The South African Truth and Reconciliation Commission (SATRC) was operatively established in 1996 and operated in public for about two and a half years. Its aim was to disclose the truth about the past, reconcile the people and prevent the Apartheid past from happening again. When the Commission handed in the preliminary Final Report in October 1999, it had not accomplished the tasks set forth. Still, thousands of South Africans have not been given the support they were promised upon referred to the Commission. This thesis focuses mainly on two cases extracted from the public hearings run by the Amnesty Committee of the SATRC in Cape Town 1997, and on one case from a workshop which I took part in early 1998, in Stellenbosch outside Cape Town. Thematically I have centred on two topics: memory and narratives. In extending this thematic field I further focus on the concepts of truth, intersubjectivity, conflict and transformation.
By revealing the material from the hearings and the workshop I make explicit that the non-arbitrary narratives voiced in these intersubjective arenas aid the negotiation and recreation of memories and challenge the recorded (hi)story of South Africa. The latter necessitates a re-writing of the Master narrative of the country, and the former involves the individual subject to connect to the present and reclaim the narrative voice. Due to the segregating former regime and its constitutional rules of excluding and violating conduct, the people of the country re-experiences the traumatic past as it is compellingly opened on the stage of the SATRC. Hence, traumatic memories saturate the communicative fields and pain returns to the victimized individual. This is more than the Commission can practically manage and it is visible that reconciliation, or forgiveness even, are acts it cannot facilitate. There are moments of truth and reconciliation within the Commissioned sphere, but judged by its goals the SATRC cannot be said to have been successful.

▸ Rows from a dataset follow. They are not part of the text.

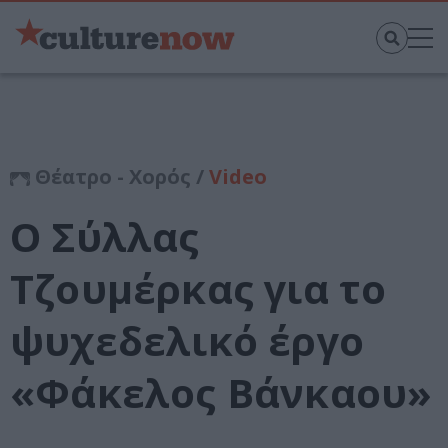
Θέατρο - Χορός /
Video
Ο Σύλλας
Τζουμέρκας για το
ψυχεδελικό έργο
«Φάκελος Βάνκαου»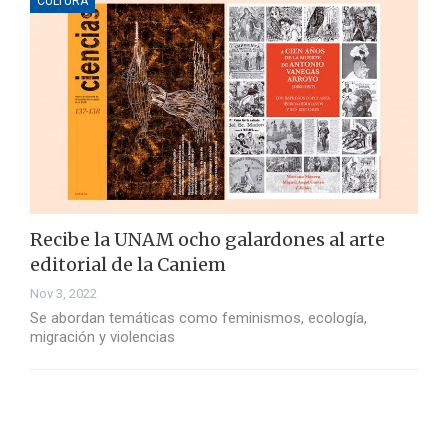
CULTURA
Recibe la UNAM ocho galardones al arte
editorial de la Caniem
Nov 3, 2022
Se abordan temáticas como feminismos, ecología,
migración y violencias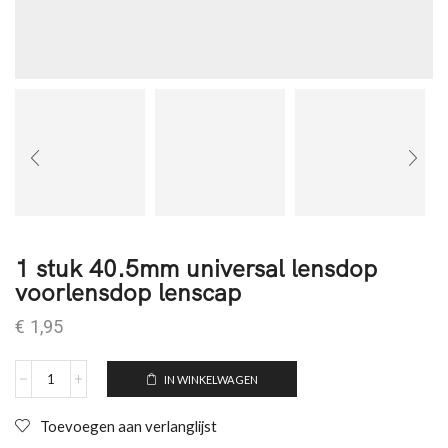
1 stuk 40.5mm universal lensdop
voorlensdop lenscap
€
1,95
IN WINKELWAGEN
Toevoegen aan verlanglijst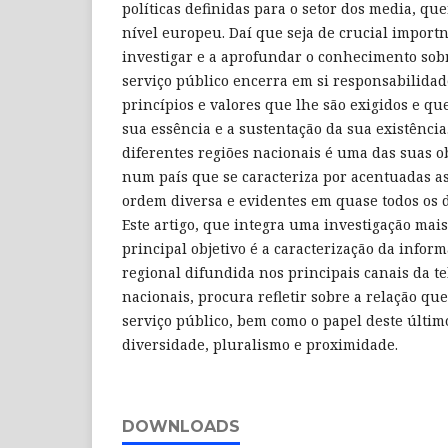
políticas definidas para o setor dos media, que
nível europeu. Daí que seja de crucial import
investigar e a aprofundar o conhecimento sobr
serviço público encerra em si responsabilidad
princípios e valores que lhe são exigidos e q
sua essência e a sustentação da sua existência
diferentes regiões nacionais é uma das suas o
num país que se caracteriza por acentuadas as
ordem diversa e evidentes em quase todos os 
Este artigo, que integra uma investigação mai
principal objetivo é a caracterização da infor
regional difundida nos principais canais da te
nacionais, procura refletir sobre a relação que
serviço público, bem como o papel deste últi
diversidade, pluralismo e proximidade.
DOWNLOADS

The individual has to turn to other forums in order to heal traumatic memories, and the workshop case exemplifies a socially intimate "healing of memories" project. In this context the Self is acknowledged and the internal "thou" may surface in a secure intersubjective field. The contrast to the public SATRC with all its recording equipment and staged performances is striking. As the Commission cannot enter the private sphere of the workshop, the individual cannot experience her/his uniqueness during the broadcasted public hearing, except very infrequent, I argue. However, the Commission has instigated a commemorative project of paramount importance and for which it will be remembered.